Suelo escribir sobre lo que no leo. En los casos en que cierta lectura me ha inclinado a entregarme a la escritura me han salido textos duplicados, de menor envergadura, que miren a mi modo el asunto que los trajo, trabajos en apariencia propios, pero a poco que se hurga, en cuanto se les echa con calma la mirada, se advierte la huella ajena, el extracto superior, cierta afinidad a ideas de otros. Se puede aportar, como insinúa K., que no hay, en definitiva, nada original ya bajo el cielo, que todo se conduce por vías trilladas y que hasta lo rematadamente inédito, lo que no ofrece duda sobre su originalidad, constata, en sus adentros, briznas del talento de los demás, pequeñas o grandes porciones que tienen apellido y suenan a cosa ya sabida. No hay quien se ponga en esto de acuerdo, pero persiste uno en escribir, alocadamente, a veces, sin pensar otras, como tomado por una fiebre. Escribir es eso, el vértigo después de la fiebre.

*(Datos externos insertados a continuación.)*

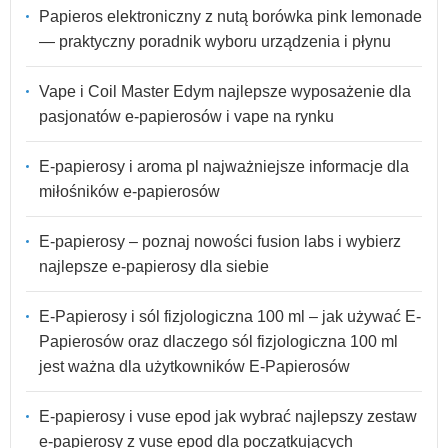
Papieros elektroniczny z nutą borówka pink lemonade
— praktyczny poradnik wyboru urządzenia i płynu
Vape i Coil Master Edym najlepsze wyposażenie dla
pasjonatów e-papierosów i vape na rynku
E-papierosy i aroma pl najważniejsze informacje dla
miłośników e-papierosów
E-papierosy – poznaj nowości fusion labs i wybierz
najlepsze e-papierosy dla siebie
E-Papierosy i sól fizjologiczna 100 ml – jak używać E-
Papierosów oraz dlaczego sól fizjologiczna 100 ml
jest ważna dla użytkowników E-Papierosów
E-papierosy i vuse epod jak wybrać najlepszy zestaw
e-papierosy z vuse epod dla początkujących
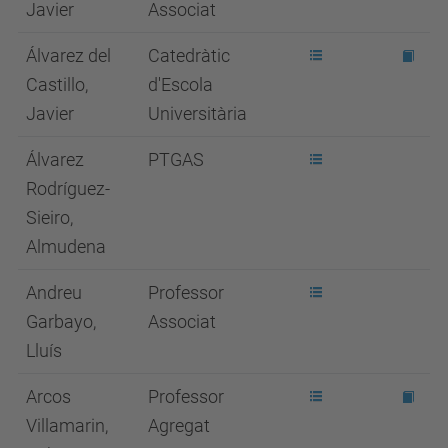
Javier
Associat
Álvarez del
Catedràtic
Castillo,
d'Escola
Javier
Universitària
Álvarez
PTGAS
Rodríguez-
Sieiro,
Almudena
Andreu
Professor
Garbayo,
Associat
Lluís
Arcos
Professor
Villamarin,
Agregat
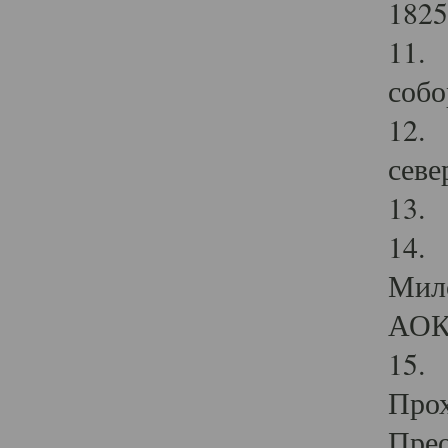
1825
11.
собо
12. 
севе
13.
14. 
Мило
АОК
15. 
Прох
Прео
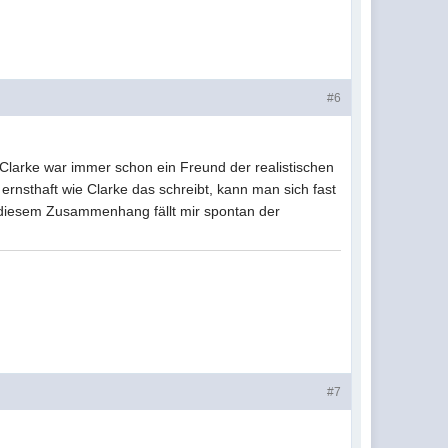
#6
, Clarke war immer schon ein Freund der realistischen
rnsthaft wie Clarke das schreibt, kann man sich fast
n diesem Zusammenhang fällt mir spontan der
#7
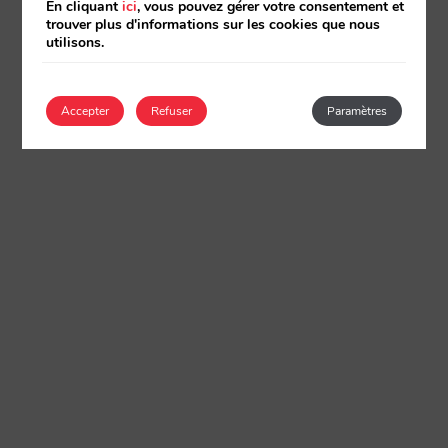
En cliquant
ici
, vous pouvez gérer votre consentement et
trouver plus d'informations sur les cookies que nous
utilisons.
Accepter
Refuser
Paramètres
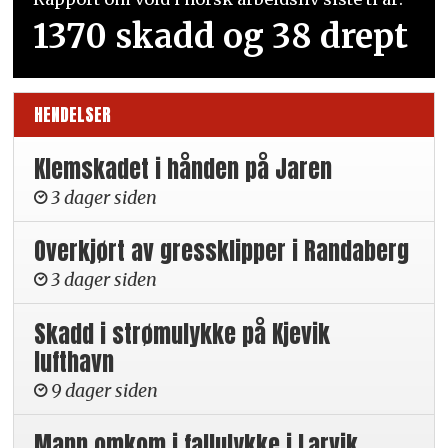
1370 skadd og 38 drept
HENDELSER
Klemskadet i hånden på Jaren
3 dager siden
Overkjørt av gressklipper i Randaberg
3 dager siden
Skadd i strømulykke på Kjevik
lufthavn
9 dager siden
Mann omkom i fallulykke i Larvik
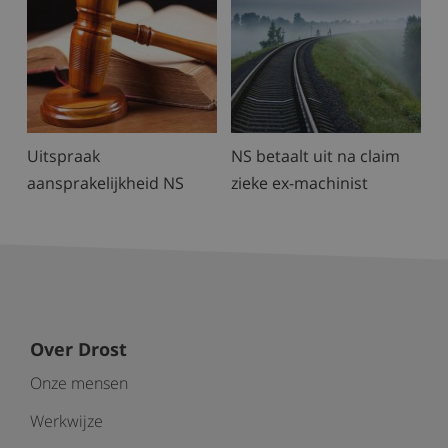
Uitspraak
NS betaalt uit na claim
aansprakelijkheid NS
zieke ex-machinist
Over Drost
Onze mensen
Werkwijze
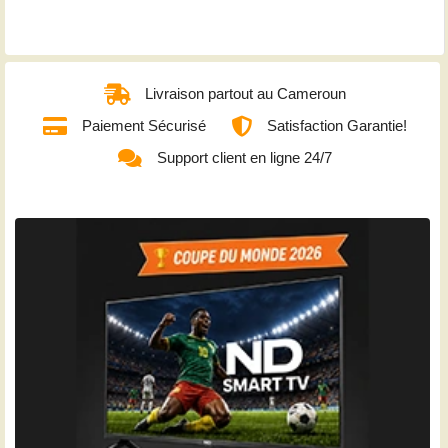
Livraison partout au Cameroun
Paiement Sécurisé
Satisfaction Garantie!
Support client en ligne 24/7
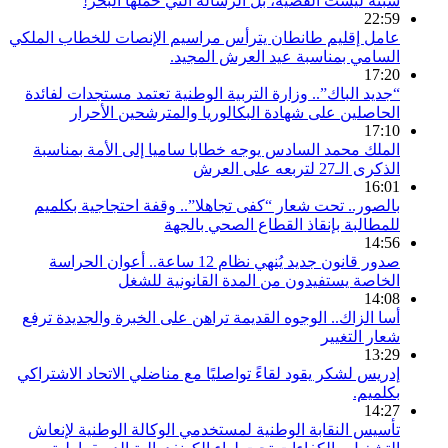
سبتة ليست القضية، بل الرسالة التي حملها البحر!
22:59
عامل إقليم طانطان يترأس مراسيم الإنصات للخطاب الملكي
السامي بمناسبة عيد العرش المجيد.
17:20
“جديد الباك”.. وزارة التربية الوطنية تعتمد مستجدات لفائدة
الحاصلين على شهادة البكالوريا والمترشحين الأحرار
17:10
الملك محمد السادس يوجه خطابا ساميا إلى الأمة بمناسبة
الذكرى الـ27 لتربعه على العرش
16:01
بالصور.. تحت شعار “كفى تجاهلا”.. وقفة احتجاجية بكلميم
للمطالبة بإنقاذ القطاع الصحي بالجهة
14:56
صدور قانون جديد يُنهي نظام 12 ساعة.. أعوان الحراسة
الخاصة يستفيدون من المدة القانونية للشغل
14:08
أسا الزاك.. الوجوه القديمة تراهن على الخبرة والجديدة ترفع
شعار التغيير
13:29
إدريس لشكر يقود لقاءً تواصليًا مع مناضلي الاتحاد الاشتراكي
بكلميم.
14:27
تأسيس النقابة الوطنية لمستخدمي الوكالة الوطنية لإنعاش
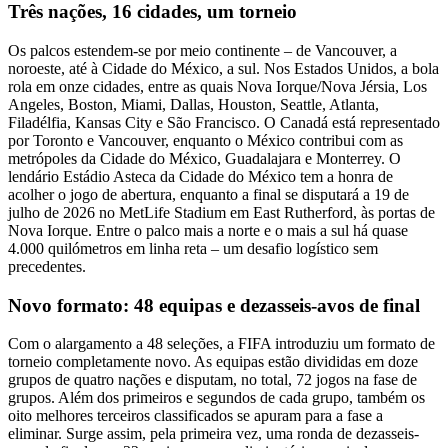
Três nações, 16 cidades, um torneio
Os palcos estendem-se por meio continente – de Vancouver, a
noroeste, até à Cidade do México, a sul. Nos Estados Unidos, a bola
rola em onze cidades, entre as quais Nova Iorque/Nova Jérsia, Los
Angeles, Boston, Miami, Dallas, Houston, Seattle, Atlanta,
Filadélfia, Kansas City e São Francisco. O Canadá está representado
por Toronto e Vancouver, enquanto o México contribui com as
metrópoles da Cidade do México, Guadalajara e Monterrey. O
lendário Estádio Asteca da Cidade do México tem a honra de
acolher o jogo de abertura, enquanto a final se disputará a 19 de
julho de 2026 no MetLife Stadium em East Rutherford, às portas de
Nova Iorque. Entre o palco mais a norte e o mais a sul há quase
4.000 quilómetros em linha reta – um desafio logístico sem
precedentes.
Novo formato: 48 equipas e dezasseis-avos de final
Com o alargamento a 48 seleções, a FIFA introduziu um formato de
torneio completamente novo. As equipas estão divididas em doze
grupos de quatro nações e disputam, no total, 72 jogos na fase de
grupos. Além dos primeiros e segundos de cada grupo, também os
oito melhores terceiros classificados se apuram para a fase a
eliminar. Surge assim, pela primeira vez, uma ronda de dezasseis-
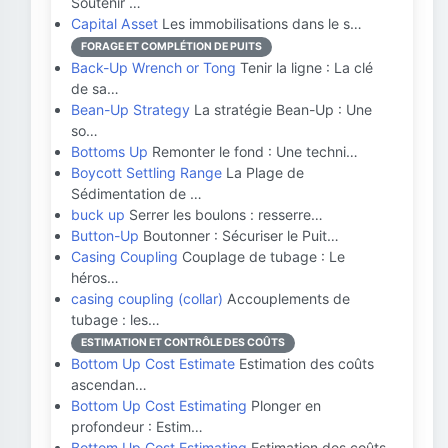
Soutenir …
Capital Asset
Les immobilisations dans le s…
FORAGE ET COMPLÉTION DE PUITS
Back-Up Wrench or Tong
Tenir la ligne : La clé
de sa…
Bean-Up Strategy
La stratégie Bean-Up : Une
so…
Bottoms Up
Remonter le fond : Une techni…
Boycott Settling Range
La Plage de
Sédimentation de …
buck up
Serrer les boulons : resserre…
Button-Up
Boutonner : Sécuriser le Puit…
Casing Coupling
Couplage de tubage : Le
héros…
casing coupling (collar)
Accouplements de
tubage : les…
ESTIMATION ET CONTRÔLE DES COÛTS
Bottom Up Cost Estimate
Estimation des coûts
ascendan…
Bottom Up Cost Estimating
Plonger en
profondeur : Estim…
Bottom Up Cost Estimating
Estimation des coûts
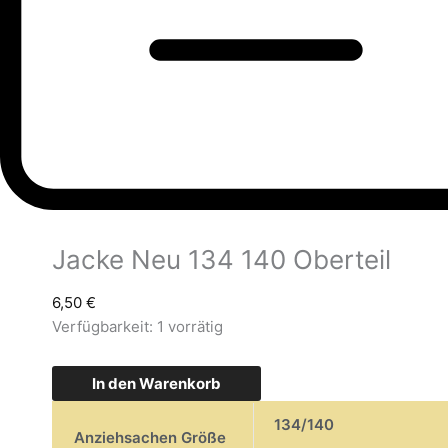
Jacke Neu 134 140 Oberteil
6,50
€
Verfügbarkeit:
1 vorrätig
In den Warenkorb
134/140
Anziehsachen Größe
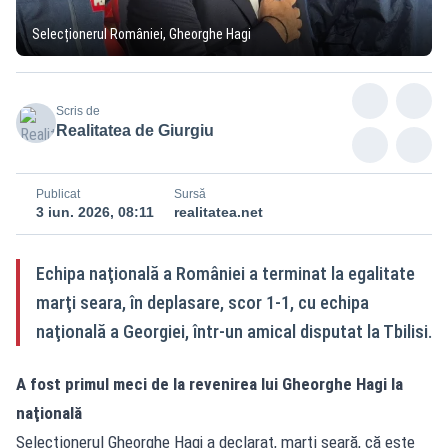
Selecționerul României, Gheorghe Hagi
Scris de
Realitatea de Giurgiu
Publicat
Sursă
3 iun. 2026, 08:11
realitatea.net
Echipa naţională a României a terminat la egalitate
marţi seara, în deplasare, scor 1-1, cu echipa
naţională a Georgiei, într-un amical disputat la Tbilisi.
A fost primul meci de la revenirea lui Gheorghe Hagi la
naţională
Selecţionerul Gheorghe Hagi a declarat, marţi seară, că este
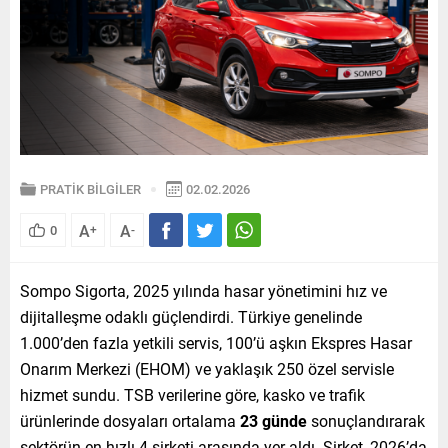
PRATİK BİLGİLER
02.02.2026
A
A
0
+
-
Sompo Sigorta, 2025 yılında hasar yönetimini hız ve
dijitalleşme odaklı güçlendirdi. Türkiye genelinde
1.000’den fazla yetkili servis, 100’ü aşkın Ekspres Hasar
Onarım Merkezi (EHOM) ve yaklaşık 250 özel servisle
hizmet sundu. TSB verilerine göre, kasko ve trafik
ürünlerinde dosyaları ortalama
23 günde
sonuçlandırarak
sektörün en hızlı 4 şirketi arasında yer aldı. Şirket, 2026’da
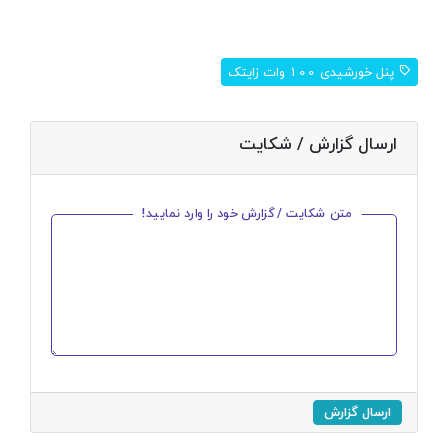
پنل خورشیدی 100 وات زایتک
ارسال گزارش / شکایت
متن شکایت / گزارش خود را وارد نمایید!
ارسال گزارش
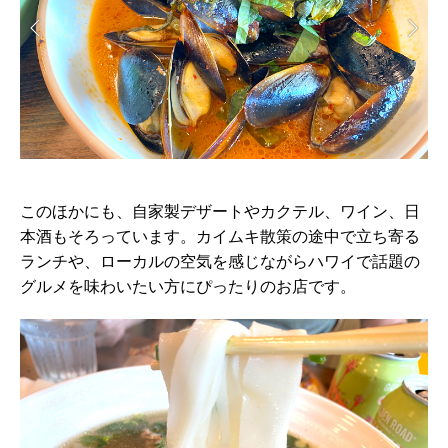
このほかにも、自家製デザートやカクテル、ワイン、日
本酒もそろっています。カイムキ散策の途中で立ち寄る
ランチや、ローカルの空気を感じながらハワイで話題の
グルメを味わいたい方にぴったりのお店です。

A veces lee uno en donde no cree posible hacerlo e incluso lee ensimismado, a salvo de los ruidos que lo circundan y en completa comunión con el libro que lo recluta. Solo es cuestión de mirar el número de la charcutería y el de uno propio y hacer el sencillo cálculo o bien ir escuchando el correr de esos números conforme se van pronunciando. Así, ayer tarde, unos aforismos de Marco Tulio Cicerón. Hablo, pero no puedo afirmar nada; buscaré siempre, dudaré con frecuencia y desconfiaré de mí mismo. En ocasiones estaría bien proceder como Cicerón y no afirmar nada. En la desconfianza, en ese estado de lúcida perplejidad, está también la sabiduría. Hace tanto tiempo y tan modernos. Luego otra con la que no estoy enteramente de acuerdo: La memoria es la inteligencia de los tontos. En eso, en la tontura, debo tener yo ganado un puesto en la silla de los sabios, pero igual la inteligencia me está visitando porque compruebo, a diario, que la memoria me falla, cosa de la edad o de quién sabe qué. Ya no sé cosas que antes tenía por seguras. Igual este olvido mío es el primer paso a un estado de madurez óptimo. Inconveniencias de hablar con uno mismo. Una, no obstante, que no declino: Las verdaderas amistades son eternas.